Exercise description:
The whole listing should be retyped exactly as it appears.

Exercise material:
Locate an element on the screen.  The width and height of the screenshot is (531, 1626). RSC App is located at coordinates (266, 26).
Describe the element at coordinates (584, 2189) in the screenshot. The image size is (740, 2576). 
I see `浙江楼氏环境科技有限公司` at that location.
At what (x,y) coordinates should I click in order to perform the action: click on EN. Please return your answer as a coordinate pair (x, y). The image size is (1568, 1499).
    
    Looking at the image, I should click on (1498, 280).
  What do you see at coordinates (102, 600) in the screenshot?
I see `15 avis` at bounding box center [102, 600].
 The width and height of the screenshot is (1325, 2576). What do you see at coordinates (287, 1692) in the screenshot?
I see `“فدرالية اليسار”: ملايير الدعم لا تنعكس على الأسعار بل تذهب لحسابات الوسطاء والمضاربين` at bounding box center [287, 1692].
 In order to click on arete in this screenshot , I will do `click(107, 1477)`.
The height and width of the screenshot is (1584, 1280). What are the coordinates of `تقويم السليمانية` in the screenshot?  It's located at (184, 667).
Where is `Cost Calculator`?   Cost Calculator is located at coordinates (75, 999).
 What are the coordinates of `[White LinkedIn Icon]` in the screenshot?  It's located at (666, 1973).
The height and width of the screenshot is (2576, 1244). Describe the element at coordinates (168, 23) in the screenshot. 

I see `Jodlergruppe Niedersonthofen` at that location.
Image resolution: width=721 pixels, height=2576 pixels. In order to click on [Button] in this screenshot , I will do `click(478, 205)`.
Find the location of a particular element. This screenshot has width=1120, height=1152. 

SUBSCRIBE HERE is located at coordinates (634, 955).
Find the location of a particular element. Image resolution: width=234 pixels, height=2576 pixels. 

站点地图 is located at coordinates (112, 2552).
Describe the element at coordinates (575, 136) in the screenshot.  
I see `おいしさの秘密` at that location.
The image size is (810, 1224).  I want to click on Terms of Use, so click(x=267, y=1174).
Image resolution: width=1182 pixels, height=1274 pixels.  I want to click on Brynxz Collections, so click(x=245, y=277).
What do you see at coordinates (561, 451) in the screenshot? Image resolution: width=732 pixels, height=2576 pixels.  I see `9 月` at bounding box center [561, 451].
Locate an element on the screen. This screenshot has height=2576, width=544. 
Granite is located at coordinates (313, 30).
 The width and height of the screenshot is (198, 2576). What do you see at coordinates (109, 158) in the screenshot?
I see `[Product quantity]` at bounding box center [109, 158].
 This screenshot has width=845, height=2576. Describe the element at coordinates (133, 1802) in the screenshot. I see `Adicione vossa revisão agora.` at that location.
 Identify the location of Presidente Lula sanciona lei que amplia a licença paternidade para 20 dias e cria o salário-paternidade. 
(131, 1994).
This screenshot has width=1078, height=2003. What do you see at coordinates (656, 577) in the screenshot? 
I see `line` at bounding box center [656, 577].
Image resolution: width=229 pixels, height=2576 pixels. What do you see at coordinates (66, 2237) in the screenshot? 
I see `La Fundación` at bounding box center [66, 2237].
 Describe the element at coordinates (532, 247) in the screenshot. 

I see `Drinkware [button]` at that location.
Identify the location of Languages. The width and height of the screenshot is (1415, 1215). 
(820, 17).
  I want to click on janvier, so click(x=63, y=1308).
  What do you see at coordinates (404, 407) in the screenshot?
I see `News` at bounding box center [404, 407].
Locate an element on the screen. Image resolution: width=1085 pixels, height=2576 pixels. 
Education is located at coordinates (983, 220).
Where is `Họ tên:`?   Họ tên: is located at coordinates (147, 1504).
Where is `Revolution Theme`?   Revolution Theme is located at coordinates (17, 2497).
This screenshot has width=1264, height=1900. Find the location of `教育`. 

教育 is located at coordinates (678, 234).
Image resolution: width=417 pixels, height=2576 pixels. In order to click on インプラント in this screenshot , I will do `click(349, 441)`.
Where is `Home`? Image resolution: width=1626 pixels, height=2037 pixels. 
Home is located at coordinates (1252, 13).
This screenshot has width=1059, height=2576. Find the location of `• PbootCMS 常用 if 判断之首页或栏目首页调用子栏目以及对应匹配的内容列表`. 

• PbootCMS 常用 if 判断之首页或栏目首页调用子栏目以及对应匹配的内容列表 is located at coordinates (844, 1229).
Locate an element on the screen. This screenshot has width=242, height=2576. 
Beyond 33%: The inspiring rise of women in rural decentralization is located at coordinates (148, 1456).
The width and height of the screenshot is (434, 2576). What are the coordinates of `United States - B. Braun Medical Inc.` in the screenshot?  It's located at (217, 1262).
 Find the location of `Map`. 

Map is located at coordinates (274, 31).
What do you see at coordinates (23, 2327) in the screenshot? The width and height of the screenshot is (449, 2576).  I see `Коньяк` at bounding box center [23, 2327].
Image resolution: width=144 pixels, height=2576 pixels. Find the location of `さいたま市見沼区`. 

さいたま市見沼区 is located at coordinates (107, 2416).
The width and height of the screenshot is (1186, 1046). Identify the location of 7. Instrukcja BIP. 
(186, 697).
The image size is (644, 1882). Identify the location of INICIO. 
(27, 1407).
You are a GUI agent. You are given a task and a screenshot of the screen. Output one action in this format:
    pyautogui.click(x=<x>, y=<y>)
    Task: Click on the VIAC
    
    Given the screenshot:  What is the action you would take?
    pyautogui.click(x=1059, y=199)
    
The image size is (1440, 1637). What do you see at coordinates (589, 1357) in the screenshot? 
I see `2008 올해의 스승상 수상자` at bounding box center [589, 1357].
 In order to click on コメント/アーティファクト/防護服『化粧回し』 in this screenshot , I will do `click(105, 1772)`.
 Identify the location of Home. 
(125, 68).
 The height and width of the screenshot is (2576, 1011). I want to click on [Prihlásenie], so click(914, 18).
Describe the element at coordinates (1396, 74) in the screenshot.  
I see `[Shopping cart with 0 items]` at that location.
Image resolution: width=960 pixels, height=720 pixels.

Task solution:
Locate an element on the screen.  The width and height of the screenshot is (531, 1626). RSC App is located at coordinates (266, 26).
Describe the element at coordinates (584, 2189) in the screenshot. The image size is (740, 2576). 
I see `浙江楼氏环境科技有限公司` at that location.
At what (x,y) coordinates should I click in order to perform the action: click on EN. Please return your answer as a coordinate pair (x, y). The image size is (1568, 1499).
    
    Looking at the image, I should click on (1498, 280).
  What do you see at coordinates (102, 600) in the screenshot?
I see `15 avis` at bounding box center [102, 600].
 The width and height of the screenshot is (1325, 2576). What do you see at coordinates (287, 1692) in the screenshot?
I see `“فدرالية اليسار”: ملايير الدعم لا تنعكس على الأسعار بل تذهب لحسابات الوسطاء والمضاربين` at bounding box center [287, 1692].
 In order to click on arete in this screenshot , I will do `click(107, 1477)`.
The height and width of the screenshot is (1584, 1280). What are the coordinates of `تقويم السليمانية` in the screenshot?  It's located at (184, 667).
Where is `Cost Calculator`?   Cost Calculator is located at coordinates (75, 999).
 What are the coordinates of `[White LinkedIn Icon]` in the screenshot?  It's located at (666, 1973).
The height and width of the screenshot is (2576, 1244). Describe the element at coordinates (168, 23) in the screenshot. 

I see `Jodlergruppe Niedersonthofen` at that location.
Image resolution: width=721 pixels, height=2576 pixels. In order to click on [Button] in this screenshot , I will do `click(478, 205)`.
Find the location of a particular element. This screenshot has width=1120, height=1152. 

SUBSCRIBE HERE is located at coordinates (634, 955).
Find the location of a particular element. Image resolution: width=234 pixels, height=2576 pixels. 

站点地图 is located at coordinates (112, 2552).
Describe the element at coordinates (575, 136) in the screenshot.  
I see `おいしさの秘密` at that location.
The image size is (810, 1224).  I want to click on Terms of Use, so click(x=267, y=1174).
Image resolution: width=1182 pixels, height=1274 pixels.  I want to click on Brynxz Collections, so click(x=245, y=277).
What do you see at coordinates (561, 451) in the screenshot? Image resolution: width=732 pixels, height=2576 pixels.  I see `9 月` at bounding box center [561, 451].
Locate an element on the screen. This screenshot has height=2576, width=544. 
Granite is located at coordinates (313, 30).
 The width and height of the screenshot is (198, 2576). What do you see at coordinates (109, 158) in the screenshot?
I see `[Product quantity]` at bounding box center [109, 158].
 This screenshot has width=845, height=2576. Describe the element at coordinates (133, 1802) in the screenshot. I see `Adicione vossa revisão agora.` at that location.
 Identify the location of Presidente Lula sanciona lei que amplia a licença paternidade para 20 dias e cria o salário-paternidade. 
(131, 1994).
This screenshot has width=1078, height=2003. What do you see at coordinates (656, 577) in the screenshot? 
I see `line` at bounding box center [656, 577].
Image resolution: width=229 pixels, height=2576 pixels. What do you see at coordinates (66, 2237) in the screenshot? 
I see `La Fundación` at bounding box center [66, 2237].
 Describe the element at coordinates (532, 247) in the screenshot. 

I see `Drinkware [button]` at that location.
Identify the location of Languages. The width and height of the screenshot is (1415, 1215). 
(820, 17).
  I want to click on janvier, so click(x=63, y=1308).
  What do you see at coordinates (404, 407) in the screenshot?
I see `News` at bounding box center [404, 407].
Locate an element on the screen. Image resolution: width=1085 pixels, height=2576 pixels. 
Education is located at coordinates (983, 220).
Where is `Họ tên:`?   Họ tên: is located at coordinates (147, 1504).
Where is `Revolution Theme`?   Revolution Theme is located at coordinates (17, 2497).
This screenshot has width=1264, height=1900. Find the location of `教育`. 

教育 is located at coordinates (678, 234).
Image resolution: width=417 pixels, height=2576 pixels. In order to click on インプラント in this screenshot , I will do `click(349, 441)`.
Where is `Home`? Image resolution: width=1626 pixels, height=2037 pixels. 
Home is located at coordinates (1252, 13).
This screenshot has width=1059, height=2576. Find the location of `• PbootCMS 常用 if 判断之首页或栏目首页调用子栏目以及对应匹配的内容列表`. 

• PbootCMS 常用 if 判断之首页或栏目首页调用子栏目以及对应匹配的内容列表 is located at coordinates (844, 1229).
Locate an element on the screen. This screenshot has width=242, height=2576. 
Beyond 33%: The inspiring rise of women in rural decentralization is located at coordinates (148, 1456).
The width and height of the screenshot is (434, 2576). What are the coordinates of `United States - B. Braun Medical Inc.` in the screenshot?  It's located at (217, 1262).
 Find the location of `Map`. 

Map is located at coordinates (274, 31).
What do you see at coordinates (23, 2327) in the screenshot? The width and height of the screenshot is (449, 2576).  I see `Коньяк` at bounding box center [23, 2327].
Image resolution: width=144 pixels, height=2576 pixels. Find the location of `さいたま市見沼区`. 

さいたま市見沼区 is located at coordinates (107, 2416).
The width and height of the screenshot is (1186, 1046). Identify the location of 7. Instrukcja BIP. 
(186, 697).
The image size is (644, 1882). Identify the location of INICIO. 
(27, 1407).
You are a GUI agent. You are given a task and a screenshot of the screen. Output one action in this format:
    pyautogui.click(x=<x>, y=<y>)
    Task: Click on the VIAC
    
    Given the screenshot:  What is the action you would take?
    pyautogui.click(x=1059, y=199)
    
The image size is (1440, 1637). What do you see at coordinates (589, 1357) in the screenshot? 
I see `2008 올해의 스승상 수상자` at bounding box center [589, 1357].
 In order to click on コメント/アーティファクト/防護服『化粧回し』 in this screenshot , I will do `click(105, 1772)`.
 Identify the location of Home. 
(125, 68).
 The height and width of the screenshot is (2576, 1011). I want to click on [Prihlásenie], so click(914, 18).
Describe the element at coordinates (1396, 74) in the screenshot.  
I see `[Shopping cart with 0 items]` at that location.
Image resolution: width=960 pixels, height=720 pixels.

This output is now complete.